For a start, I've always found that new clients coming via a referral or recommendation tend to be higher quality and higher paying clients, than, say, someone coming cold from a newspaper ad or Yellow Pages.  That's why I stopped advertising in paper media years ago.

Following on from that, I've tended to be active in various online forums where you answer questions and give advice freely.  Other users start noticing you, remembering your name, and getting a feel of how you operate, your personality, etc.  Over the years, this had led to many new clients, who again, came to me knowing a lot about me, and therefore much easier to convert into good clients.

Now, we have Linked In, Twitter, Facebook, etc., and exactly the same applies.  It makes it far easier to reach your potential clients in an informal way, and really cements the relationship with existing clients, when you can follow each other's thoughts, pictures, comments, etc.  It also extends your own network as having a mutual friend gives you something in common.  When previously unknown people can read what you're thinking, look at your holiday photos, etc., you break down barriers.  

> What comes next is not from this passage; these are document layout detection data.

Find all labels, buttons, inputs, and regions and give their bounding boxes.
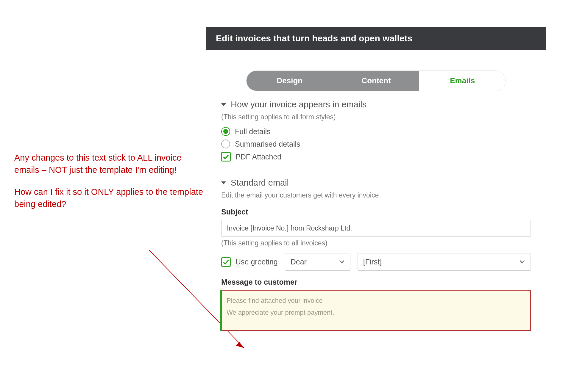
radio-icon — [221, 140, 230, 148]
subject-input[interactable] — [221, 220, 531, 237]
greeting-row: Use greeting Dear [First] — [221, 253, 531, 271]
section-divider — [221, 169, 531, 169]
tab-design[interactable]: Design — [247, 71, 333, 91]
greeting-salutation-select[interactable]: Dear — [285, 253, 350, 271]
chevron-down-icon — [339, 260, 345, 264]
radio-full-label: Full details — [235, 127, 271, 136]
appearance-note: (This setting applies to all form styles… — [221, 113, 531, 121]
edit-invoice-panel: Edit invoices that turn heads and open w… — [206, 27, 546, 331]
radio-full-details[interactable]: Full details — [221, 127, 531, 136]
section-standard-header[interactable]: Standard email — [221, 178, 531, 188]
checkbox-icon — [221, 257, 231, 267]
checkbox-pdf-label: PDF Attached — [235, 153, 281, 161]
subject-note: (This setting applies to all invoices) — [221, 239, 531, 247]
annotation-line-2: How can I fix it so it ONLY applies to t… — [14, 186, 205, 210]
tab-content[interactable]: Content — [333, 71, 419, 91]
caret-down-icon — [221, 103, 226, 106]
caret-down-icon — [221, 181, 226, 184]
message-label: Message to customer — [221, 278, 531, 286]
message-line-1: Please find attached your invoice — [227, 295, 525, 307]
section-appearance-title: How your invoice appears in emails — [231, 100, 366, 109]
radio-summarised-details[interactable]: Summarised details — [221, 140, 531, 148]
message-to-customer-textarea[interactable]: Please find attached your invoice We app… — [221, 290, 531, 331]
checkbox-pdf-attached[interactable]: PDF Attached — [221, 152, 531, 162]
radio-icon — [221, 127, 230, 136]
checkbox-use-greeting[interactable]: Use greeting — [221, 257, 278, 267]
svg-marker-1 — [236, 342, 244, 348]
greeting-salutation-value: Dear — [291, 258, 307, 266]
standard-subtext: Edit the email your customers get with e… — [221, 191, 531, 199]
greeting-name-value: [First] — [363, 258, 382, 266]
subject-label: Subject — [221, 208, 531, 216]
section-appearance-header[interactable]: How your invoice appears in emails — [221, 100, 531, 109]
chevron-down-icon — [520, 260, 525, 264]
tab-emails[interactable]: Emails — [419, 71, 506, 91]
panel-title: Edit invoices that turn heads and open w… — [206, 27, 546, 50]
annotation-block: Any changes to this text stick to ALL in… — [14, 152, 205, 220]
radio-summarised-label: Summarised details — [235, 140, 300, 148]
message-line-2: We appreciate your prompt payment. — [227, 307, 525, 319]
emails-content: How your invoice appears in emails (This… — [206, 100, 546, 331]
tab-bar: Design Content Emails — [247, 71, 506, 91]
checkbox-icon — [221, 152, 231, 162]
greeting-name-select[interactable]: [First] — [358, 253, 531, 271]
use-greeting-label: Use greeting — [235, 258, 278, 266]
section-standard-title: Standard email — [231, 178, 289, 188]
annotation-line-1: Any changes to this text stick to ALL in… — [14, 152, 205, 176]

I've virtually abandoned my website these days, just leaving it as the typical who are we and what we do kind of thing and spend my "marketing" time on social media and it really does pay dividends.  Being successful in business has always been down to who you know as well as what you know, so extending your network and contacts can only be a good thing.  Best thing is it's cheap and easy to do, and enjoyable, as you're looking at what other people are saying and doing as well which really ratchets up a boring business relationship and helps secure your clients for the long term.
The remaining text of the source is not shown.